Puppy scammers can say and show whatever they want. Online retailers often proffer such marketing claims as “USDA-licensed” or “raised by a professional breeder” to seed trust, Castle said. Scammers “can hide behind attractive websites that feature stock photos of adorable photos being raised by families, frolicking in fields or napping in wicker baskets.” 

Online customers might never see the true circumstances in which their puppy was raised.

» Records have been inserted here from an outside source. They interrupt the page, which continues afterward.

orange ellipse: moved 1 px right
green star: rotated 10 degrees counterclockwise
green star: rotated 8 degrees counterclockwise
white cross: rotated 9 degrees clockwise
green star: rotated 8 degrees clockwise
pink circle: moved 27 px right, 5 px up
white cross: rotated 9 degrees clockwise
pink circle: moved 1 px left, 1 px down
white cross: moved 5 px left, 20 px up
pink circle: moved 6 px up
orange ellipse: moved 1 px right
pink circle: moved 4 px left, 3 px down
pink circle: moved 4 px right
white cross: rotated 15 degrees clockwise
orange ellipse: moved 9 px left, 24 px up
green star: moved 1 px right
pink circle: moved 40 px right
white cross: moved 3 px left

Short of an in-person visit, they may never know if the claims are correct. 

“It’s nearly impossible to know if an online breeder or seller is responsible or trustworthy or if they are actually a puppy mill,” said Patch of the ASPCA. 

4. You would be perpetuating an “inhumane” industry. 

“As long as people continue to buy puppies from online retailers,” Castle said, “the inhumane puppy mill industry will persist.”  

Research suggests younger Americans, Generation Z and millennials, are less knowledgeable than older consumers about pet adoption and more likely to acquire pets from stores, breeders or online retailers, Castle said.  

“The best way to end puppy mills is to withdraw the demand by not purchasing from retailers that sell puppies from these sources,” she said. 

5. Adopting a pet saves a life. 

The “no-kill” movement pledged to end the killing of pets in shelters by 2025. Since 2016, the annual tally of animals killed in shelters has declined from 2 million to around 350,000. In 2021, however, the number of pets killed rose anew, from 347,000 to 355,000. 

Unless pet adoptions catch up with shelter intake, 2022 could end with an even larger number of animals going to their deaths, animal advocates say. Shelters are counting on a holiday surge to find homes for thousands of idle, ownerless pets. 

“We encourage anyone who is looking to bring a new pet into their family to please consider adopting from a shelter or rescue or visit a responsible breeder,” Patch said.